Brianna Craft manages to weave these—her own personal stories—together in a way that is compelling and memorable. One will finish reading with a much-improved understanding of how the UN’s Framework Convention on Climate Change (UNFCCC) process works (or often doesn’t) and with a deep respect for Craft’s ability to focus on a nearly impossible task while battling family demons and fending off unwanted attention from male colleagues.
The 48 LDCs make up one of several negotiating blocs in the UNFCCC process. They include most of the countries in the middle part of Africa, some of those in southern and southeastern Asia, one in the Caribbean, and several tiny island nations in the Pacific.
In general, they are non-industrialized countries with very low average personal incomes, climates that are already hot, and fragile food production systems. And, almost without exception, they are subject to some of the worst impacts of climate change, which they do not have the resilience or the financial resources to mitigate.
Craft reminds us that “On average, the billions of people living in these countries emitted 0.3 metric tons of carbon dioxide per year. The average American, meanwhile, emitted 16 metric tons of carbon dioxide per year. So, those who polluted the most suffered the least and used their resources to keep the worst impacts at bay.” Meanwhile the citizens of Pacific island countries watch helplessly as their land is submerged by the waves, those in many African countries experience crippling droughts, and entire villages in Asia are devastated by glacial lake outburst floods.

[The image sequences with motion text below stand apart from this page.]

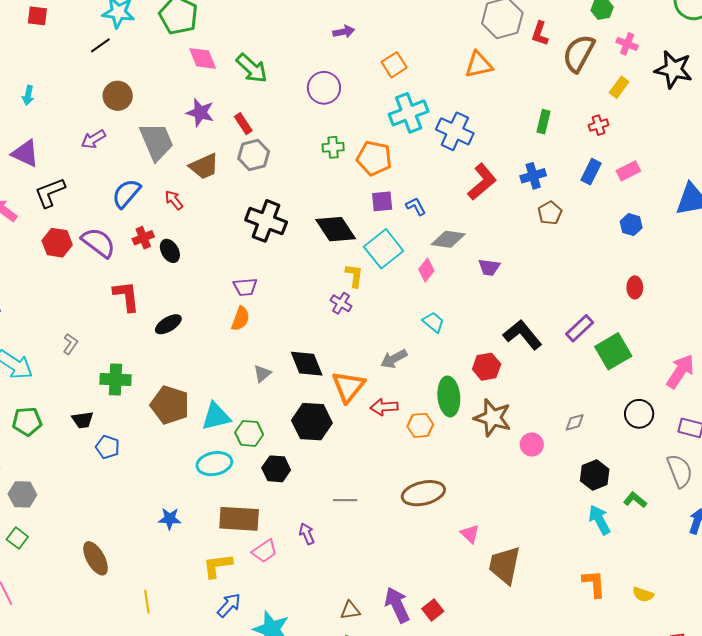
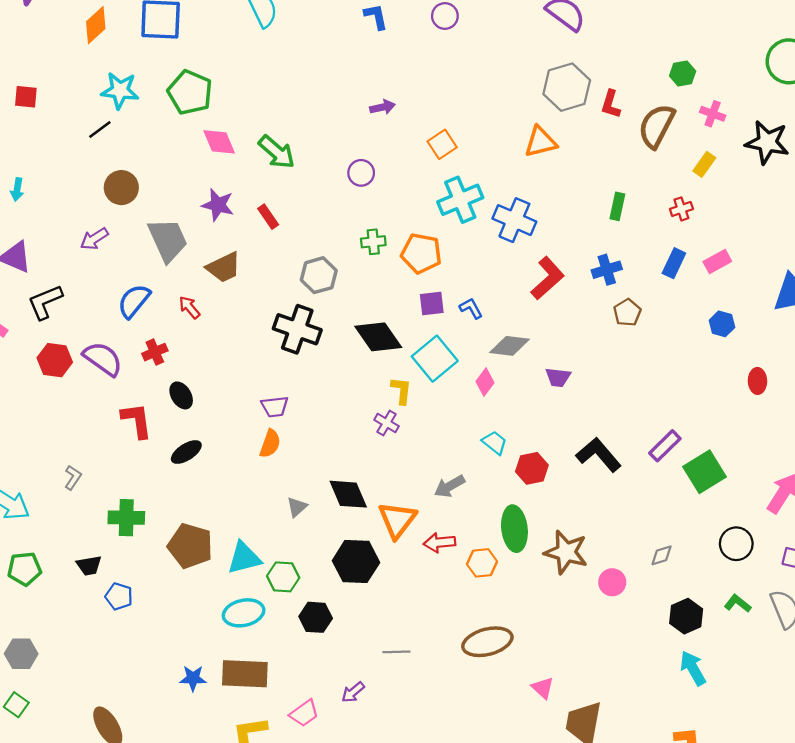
purple circle: (324, 88) -> (361, 173), size x0.7
gray hexagon: (254, 155) -> (319, 275), moved
black ellipse: (170, 251) -> (181, 395), moved
red ellipse: (635, 287) -> (757, 381), moved
red hexagon: (487, 367) -> (532, 468), moved
green L-shape: (635, 500) -> (738, 603), moved
brown rectangle: (239, 519) -> (245, 674), moved
purple arrow: (307, 534) -> (353, 692), turned -105

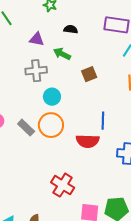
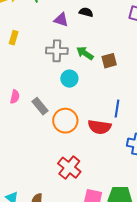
black semicircle: (71, 29) -> (86, 12), moved
green arrow: (62, 54) -> (85, 53), moved
orange circle: (51, 125) -> (65, 121), moved

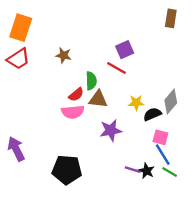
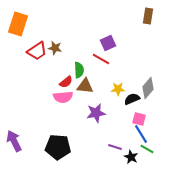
red trapezoid: (18, 59) -> (37, 51), moved
purple arrow: (16, 149) -> (14, 141), moved
black star: (147, 171) -> (131, 157), moved

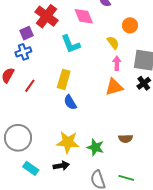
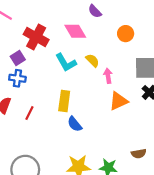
yellow semicircle: (113, 43) -> (92, 60), moved
blue cross: (23, 52) -> (17, 78), turned 35
pink arrow: (117, 63) -> (108, 76), moved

Craft chronicles the UN climate negotiations from 2011 through 2019, the excitement at small victories in Durban in 2011 and Doha in 2012, and the disappointments of Warsaw in 2013 and Lima in 2014. She writes in desperation from Banjul in The Gambia: “I didn’t want to think about the ridiculous amount of time, money and carbon emissions they devoured. And for what? Given my current proximity to the acute need, sitting on an eroding beach, I couldn’t see how what we did at the UN mattered. The point of it all escaped me.” But the conferences of 2011 through 2014 laid the groundwork for the 2015 meeting in Paris, where, almost miraculously, the 196 participating countries managed to all agree long enough to adopt the Paris Agreement to keep the global average temperature increase below 2° C and to pursue efforts to keep it below 1.5° C.
While the Paris Agreement is far from perfect, and phrases like “pursuing efforts” are an example of its ambiguity and weakness, it is now legally binding in every country on Earth. In the author’s words: “I had doubted the outcome and cursed the process, the sleepless nights, countless hours, and tears and sweat of the last four years. Yet we had structured the future international effort to combat climate change. We had adopted the Paris Agreement.” That agreement includes important provisions for the LDCs in terms of technical assistance with adaptation to climate-change related challenges, transfer of adaptive technologies and financial assistance
Everything That Rises is an essential book because of its insights into the workings of the UNFCCC process and because of its emphasis on the plights and needs of the less developed nations. It is powerful because, by opening her heart, Brianna Craft creates a bond that tugs her readers into the two parts of her story and makes us care. Highly recommended!